[Stored data entries]
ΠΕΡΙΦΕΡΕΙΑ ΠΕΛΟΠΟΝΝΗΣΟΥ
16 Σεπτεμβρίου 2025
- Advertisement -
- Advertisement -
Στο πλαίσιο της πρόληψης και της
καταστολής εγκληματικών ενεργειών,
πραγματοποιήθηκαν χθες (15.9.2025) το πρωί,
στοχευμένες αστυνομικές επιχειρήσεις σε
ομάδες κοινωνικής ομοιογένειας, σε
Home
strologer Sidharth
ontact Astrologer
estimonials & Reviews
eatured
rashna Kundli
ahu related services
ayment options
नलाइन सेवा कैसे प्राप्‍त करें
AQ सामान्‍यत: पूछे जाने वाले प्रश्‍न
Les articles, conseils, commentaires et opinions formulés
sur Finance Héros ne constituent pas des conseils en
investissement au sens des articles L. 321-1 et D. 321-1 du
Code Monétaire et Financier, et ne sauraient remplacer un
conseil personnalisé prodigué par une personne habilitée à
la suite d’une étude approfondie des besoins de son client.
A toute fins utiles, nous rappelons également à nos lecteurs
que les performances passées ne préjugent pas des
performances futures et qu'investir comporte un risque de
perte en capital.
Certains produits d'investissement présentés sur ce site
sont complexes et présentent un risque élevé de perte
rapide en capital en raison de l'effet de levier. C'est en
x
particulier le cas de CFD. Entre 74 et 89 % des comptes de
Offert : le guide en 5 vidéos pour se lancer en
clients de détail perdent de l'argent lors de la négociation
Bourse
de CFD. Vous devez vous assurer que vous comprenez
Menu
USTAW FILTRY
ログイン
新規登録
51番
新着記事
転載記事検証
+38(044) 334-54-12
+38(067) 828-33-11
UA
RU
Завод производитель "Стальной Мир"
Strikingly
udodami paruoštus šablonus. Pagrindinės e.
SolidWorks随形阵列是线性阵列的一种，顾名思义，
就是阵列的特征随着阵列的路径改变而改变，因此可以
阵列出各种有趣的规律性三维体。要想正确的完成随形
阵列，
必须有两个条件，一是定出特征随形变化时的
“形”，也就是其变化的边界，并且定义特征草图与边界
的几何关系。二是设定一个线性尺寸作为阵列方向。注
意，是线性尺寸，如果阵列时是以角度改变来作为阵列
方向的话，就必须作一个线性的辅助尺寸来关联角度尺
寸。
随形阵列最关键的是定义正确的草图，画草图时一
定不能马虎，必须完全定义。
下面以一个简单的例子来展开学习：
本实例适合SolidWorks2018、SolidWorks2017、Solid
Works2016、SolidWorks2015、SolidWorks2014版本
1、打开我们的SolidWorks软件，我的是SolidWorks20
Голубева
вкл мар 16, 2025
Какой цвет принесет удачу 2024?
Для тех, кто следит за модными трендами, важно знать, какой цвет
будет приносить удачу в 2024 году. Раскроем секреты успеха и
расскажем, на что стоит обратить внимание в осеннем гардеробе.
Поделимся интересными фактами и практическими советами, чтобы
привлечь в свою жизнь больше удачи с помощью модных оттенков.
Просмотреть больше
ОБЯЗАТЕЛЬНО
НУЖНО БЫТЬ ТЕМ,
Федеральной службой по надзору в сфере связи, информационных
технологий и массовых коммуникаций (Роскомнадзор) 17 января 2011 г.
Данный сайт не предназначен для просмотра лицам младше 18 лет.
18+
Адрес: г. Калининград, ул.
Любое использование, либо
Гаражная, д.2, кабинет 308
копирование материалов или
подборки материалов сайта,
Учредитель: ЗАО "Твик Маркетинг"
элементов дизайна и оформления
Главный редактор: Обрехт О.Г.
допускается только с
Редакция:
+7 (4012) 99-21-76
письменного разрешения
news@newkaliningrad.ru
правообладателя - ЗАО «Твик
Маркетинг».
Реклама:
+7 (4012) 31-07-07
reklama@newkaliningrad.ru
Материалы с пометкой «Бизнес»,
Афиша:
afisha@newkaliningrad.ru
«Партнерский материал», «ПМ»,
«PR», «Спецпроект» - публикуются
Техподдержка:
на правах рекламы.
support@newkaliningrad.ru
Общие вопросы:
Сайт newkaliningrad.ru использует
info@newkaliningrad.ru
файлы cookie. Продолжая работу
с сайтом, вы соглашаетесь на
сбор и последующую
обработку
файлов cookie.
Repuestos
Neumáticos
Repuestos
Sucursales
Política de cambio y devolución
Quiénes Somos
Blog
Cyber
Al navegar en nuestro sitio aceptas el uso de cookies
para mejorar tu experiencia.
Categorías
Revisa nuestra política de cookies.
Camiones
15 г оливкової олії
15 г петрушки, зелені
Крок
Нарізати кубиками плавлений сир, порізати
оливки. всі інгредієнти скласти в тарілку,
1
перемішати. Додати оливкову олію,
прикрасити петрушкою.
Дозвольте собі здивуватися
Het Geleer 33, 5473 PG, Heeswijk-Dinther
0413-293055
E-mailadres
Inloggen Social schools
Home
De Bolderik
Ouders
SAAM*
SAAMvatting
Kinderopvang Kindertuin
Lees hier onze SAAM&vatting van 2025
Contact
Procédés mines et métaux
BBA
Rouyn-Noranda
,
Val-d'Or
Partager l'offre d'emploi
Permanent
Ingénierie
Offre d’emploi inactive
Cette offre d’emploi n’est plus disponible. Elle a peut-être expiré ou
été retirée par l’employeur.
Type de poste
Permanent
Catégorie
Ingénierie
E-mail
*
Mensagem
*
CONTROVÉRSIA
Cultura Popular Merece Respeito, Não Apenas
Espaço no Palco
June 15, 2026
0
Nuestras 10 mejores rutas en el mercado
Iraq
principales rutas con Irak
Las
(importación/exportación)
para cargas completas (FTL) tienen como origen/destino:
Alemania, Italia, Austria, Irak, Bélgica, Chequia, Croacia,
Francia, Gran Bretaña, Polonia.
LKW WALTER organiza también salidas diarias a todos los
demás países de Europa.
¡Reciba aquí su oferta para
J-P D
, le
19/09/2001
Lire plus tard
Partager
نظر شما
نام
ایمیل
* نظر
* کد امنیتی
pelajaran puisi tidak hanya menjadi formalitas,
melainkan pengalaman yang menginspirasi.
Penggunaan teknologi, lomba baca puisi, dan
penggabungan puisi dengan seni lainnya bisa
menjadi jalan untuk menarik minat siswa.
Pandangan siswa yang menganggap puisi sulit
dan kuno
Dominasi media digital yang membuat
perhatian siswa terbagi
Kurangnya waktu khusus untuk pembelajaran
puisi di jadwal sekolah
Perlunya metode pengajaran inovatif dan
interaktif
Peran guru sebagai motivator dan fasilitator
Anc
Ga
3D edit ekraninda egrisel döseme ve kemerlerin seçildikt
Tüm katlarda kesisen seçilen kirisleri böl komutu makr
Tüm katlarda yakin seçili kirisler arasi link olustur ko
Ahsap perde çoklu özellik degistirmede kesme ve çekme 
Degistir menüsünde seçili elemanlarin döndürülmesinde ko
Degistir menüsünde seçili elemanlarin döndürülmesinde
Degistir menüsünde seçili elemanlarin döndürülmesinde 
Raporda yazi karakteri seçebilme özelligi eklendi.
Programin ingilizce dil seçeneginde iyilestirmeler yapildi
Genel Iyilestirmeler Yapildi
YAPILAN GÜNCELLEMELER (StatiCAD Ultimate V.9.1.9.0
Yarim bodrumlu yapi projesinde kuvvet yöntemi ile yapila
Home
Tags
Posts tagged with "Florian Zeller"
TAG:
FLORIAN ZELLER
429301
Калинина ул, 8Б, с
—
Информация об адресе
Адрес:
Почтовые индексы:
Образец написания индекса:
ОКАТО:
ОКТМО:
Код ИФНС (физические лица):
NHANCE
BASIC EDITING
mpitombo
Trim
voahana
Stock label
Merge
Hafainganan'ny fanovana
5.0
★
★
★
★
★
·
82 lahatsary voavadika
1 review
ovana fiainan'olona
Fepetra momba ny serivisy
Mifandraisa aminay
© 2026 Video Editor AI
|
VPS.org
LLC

PROBLEM STATEMENT:
In the answer, return exactly the lines from the line containing "Код ИФНС (физические" to the end of the records above, and no others.

TASK ANSWER:
Код ИФНС (физические лица):
NHANCE
BASIC EDITING
mpitombo
Trim
voahana
Stock label
Merge
Hafainganan'ny fanovana
5.0
★
★
★
★
★
·
82 lahatsary voavadika
1 review
ovana fiainan'olona
Fepetra momba ny serivisy
Mifandraisa aminay
© 2026 Video Editor AI
|
VPS.org
LLC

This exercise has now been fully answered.